Pour celui de la cuisine, le prévenu réplique qu’il s’est servi sur un plateau. Pour le reste… « Pendant une promenade, on m’a proposé de garder les objets en échange d’un téléphone portable pour appeler ma famille. Après, je ne voulais plus, mais on m’a menacé et même de s’en prendre à ma femme. »
Le président a l’œil dubitatif : « Et l’argent ? » Jordan jure qu’on lui a demandé aussi de cacher les billets : « On m’a pris pour un bouffon, j’ai pas su dire non, je ne connaissais pas bien les règles de la prison. »
Le juge épluche son casier et lui rappelle un petit séjour à Fleury-Mérogis pour vols… « J’suis sorti au bout de 3 mois, pas eu le temps de m’intégrer ! »
Le juge en exhume un autre : « Encore 4 mois de prison, là aussi, pour des vols.

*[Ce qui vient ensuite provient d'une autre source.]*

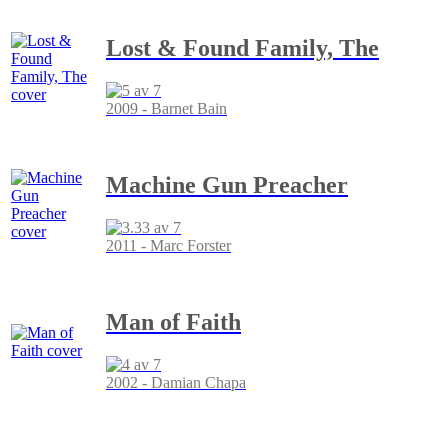
Lost & Found Family, The
2009 - Barnet Bain
Machine Gun Preacher
2011 - Marc Forster
Man of Faith
2002 - Damian Chapa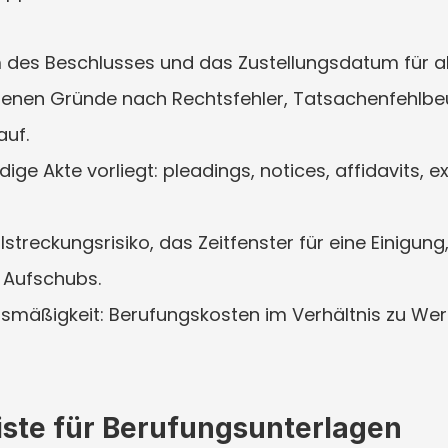
 des Beschlusses und das Zustellungsdatum für al
genen Gründe nach Rechtsfehler, Tatsachenfehlbeur
auf.
dige Akte vorliegt: pleadings, notices, affidavits, ex
ollstreckungsrisiko, das Zeitfenster für eine Einigun
 Aufschubs.
ismäßigkeit: Berufungskosten im Verhältnis zu Wert,
iste für Berufungsunterlagen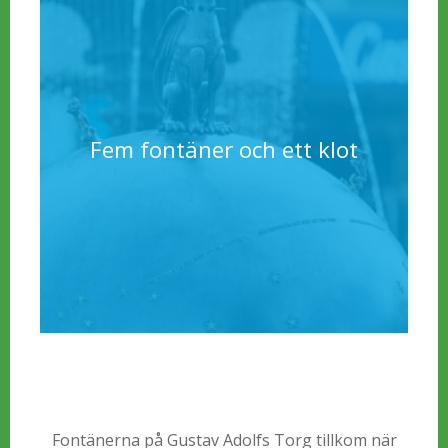
Fem fontäner och ett klot
Fontänerna på Gustav Adolfs Torg tillkom när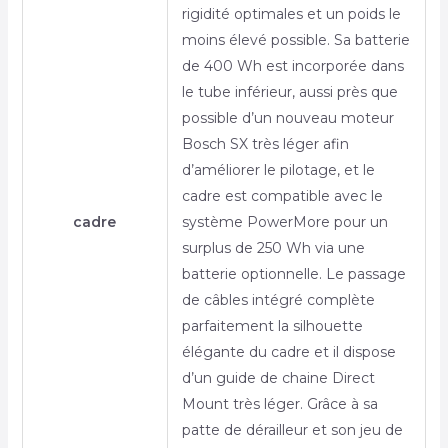
rigidité optimales et un poids le
moins élevé possible. Sa batterie
de 400 Wh est incorporée dans
le tube inférieur, aussi près que
possible d’un nouveau moteur
Bosch SX très léger afin
d’améliorer le pilotage, et le
cadre est compatible avec le
cadre
système PowerMore pour un
surplus de 250 Wh via une
batterie optionnelle. Le passage
de câbles intégré complète
parfaitement la silhouette
élégante du cadre et il dispose
d’un guide de chaine Direct
Mount très léger. Grâce à sa
patte de dérailleur et son jeu de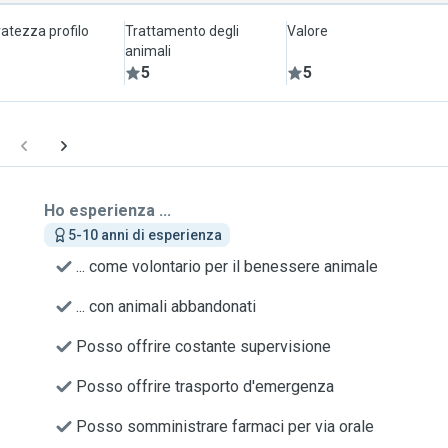
atezza profilo
Trattamento degli
Valore
animali
5
5
Ho esperienza ...
5-10 anni di esperienza
... come volontario per il benessere animale
... con animali abbandonati
Posso offrire costante supervisione
Posso offrire trasporto d'emergenza
Posso somministrare farmaci per via orale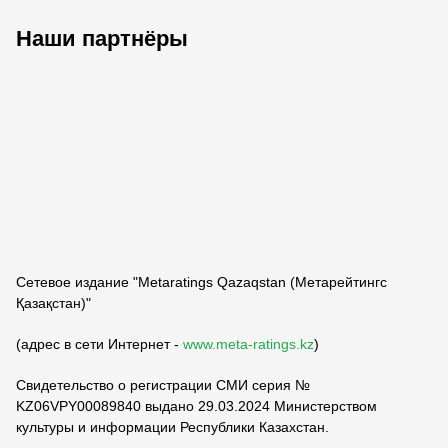
Наши партнёры
ФК «Кайрат»
ФК «Астана»
ФК «Тобол»
Сетевое издание "Metaratings Qazaqstan (Метарейтингс
Қазақстан)"
(адрес в сети Интернет -
www.meta-ratings.kz
)
Свидетельство о регистрации СМИ серия №
KZ06VPY00089840 выдано 29.03.2024 Министерством
культуры и информации Республики Казахстан.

Pas assez long, le séjour non plus, j’imagine… »
Jordan change de stratégie : « J’ai volé tout jeune avec mes parents, je n’ai rien connu d’autre. » Le président s’inquiète de savoir s’il a un travail : « Ben, j’ai été beaucoup voleur ; du coup, j’ai pas pu. » Lucide, au moins.
Puis Jordan se met à parler de sa volonté de réinsertion. Il a passé trois diplômes depuis son transfert dans les geôles de Châteauroux dont son brevet des collèges et un CAP de vente : « On m’a bien conseillé, ça m’a remis dans les clous. »

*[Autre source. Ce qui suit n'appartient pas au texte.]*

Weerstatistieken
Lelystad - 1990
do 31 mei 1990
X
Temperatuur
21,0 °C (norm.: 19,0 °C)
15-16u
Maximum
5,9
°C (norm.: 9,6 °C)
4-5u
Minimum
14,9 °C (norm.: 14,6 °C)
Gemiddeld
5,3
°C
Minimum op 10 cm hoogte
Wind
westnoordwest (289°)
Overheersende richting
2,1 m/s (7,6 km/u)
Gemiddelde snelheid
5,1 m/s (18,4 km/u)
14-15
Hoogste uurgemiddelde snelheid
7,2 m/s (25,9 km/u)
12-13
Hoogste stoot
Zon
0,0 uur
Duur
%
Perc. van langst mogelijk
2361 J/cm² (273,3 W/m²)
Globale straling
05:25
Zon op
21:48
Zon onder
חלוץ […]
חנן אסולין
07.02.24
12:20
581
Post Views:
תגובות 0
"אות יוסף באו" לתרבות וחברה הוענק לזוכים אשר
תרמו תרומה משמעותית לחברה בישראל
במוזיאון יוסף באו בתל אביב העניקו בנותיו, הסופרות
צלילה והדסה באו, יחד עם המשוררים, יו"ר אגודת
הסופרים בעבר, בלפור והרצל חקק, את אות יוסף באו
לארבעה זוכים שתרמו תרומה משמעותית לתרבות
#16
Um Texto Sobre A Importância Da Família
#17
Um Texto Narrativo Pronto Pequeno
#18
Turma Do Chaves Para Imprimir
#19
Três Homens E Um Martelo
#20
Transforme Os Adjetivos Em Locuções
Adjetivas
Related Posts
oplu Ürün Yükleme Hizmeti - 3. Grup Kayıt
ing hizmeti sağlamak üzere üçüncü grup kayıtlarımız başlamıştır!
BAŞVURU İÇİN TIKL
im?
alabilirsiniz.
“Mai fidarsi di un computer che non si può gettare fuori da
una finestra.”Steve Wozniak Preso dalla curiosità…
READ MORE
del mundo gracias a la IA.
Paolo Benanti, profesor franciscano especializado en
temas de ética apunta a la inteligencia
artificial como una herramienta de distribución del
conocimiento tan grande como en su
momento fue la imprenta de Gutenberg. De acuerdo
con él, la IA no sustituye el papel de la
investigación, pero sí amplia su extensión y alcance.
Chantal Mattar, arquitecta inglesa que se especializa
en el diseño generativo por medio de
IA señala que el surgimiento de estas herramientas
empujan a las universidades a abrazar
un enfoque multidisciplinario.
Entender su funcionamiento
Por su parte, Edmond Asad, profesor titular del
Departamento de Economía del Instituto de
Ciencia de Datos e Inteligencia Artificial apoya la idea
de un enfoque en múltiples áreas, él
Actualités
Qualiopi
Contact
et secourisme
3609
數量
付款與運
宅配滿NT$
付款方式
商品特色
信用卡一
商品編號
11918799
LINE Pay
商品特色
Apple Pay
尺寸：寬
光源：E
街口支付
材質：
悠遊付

Le magistrat apprécie. « Normalement, l’administration pénitentiaire règle en interne ce genre problème mais, là, vu l’ampleur, elle a porté l’affaire au tribunal ; ça profitait à toute la prison », précise la représentante du parquet. « Et puis, les couteaux, c’est dangereux, et ceux-là, c’était pas pour faire la cuisine ! »
Elle requiert alors six mois ferme pour « faire cesser ces pratiques ». Plaidant pour la défense, Me Sarah Leveque tempère les ardeurs du ministère public : « Il a grandi au milieu de la délinquance. Il a déjà été puni en prison pour ces faits, fouille intégrale systématique, 25 jours en quartier disciplinaire, trois mois en isolement… Ne découragez pas sa réinsertion ! »
Le tribunal a ramené la peine à quatre mois ferme. Avec une sortie prévue en 2019, il peut tenter le bac.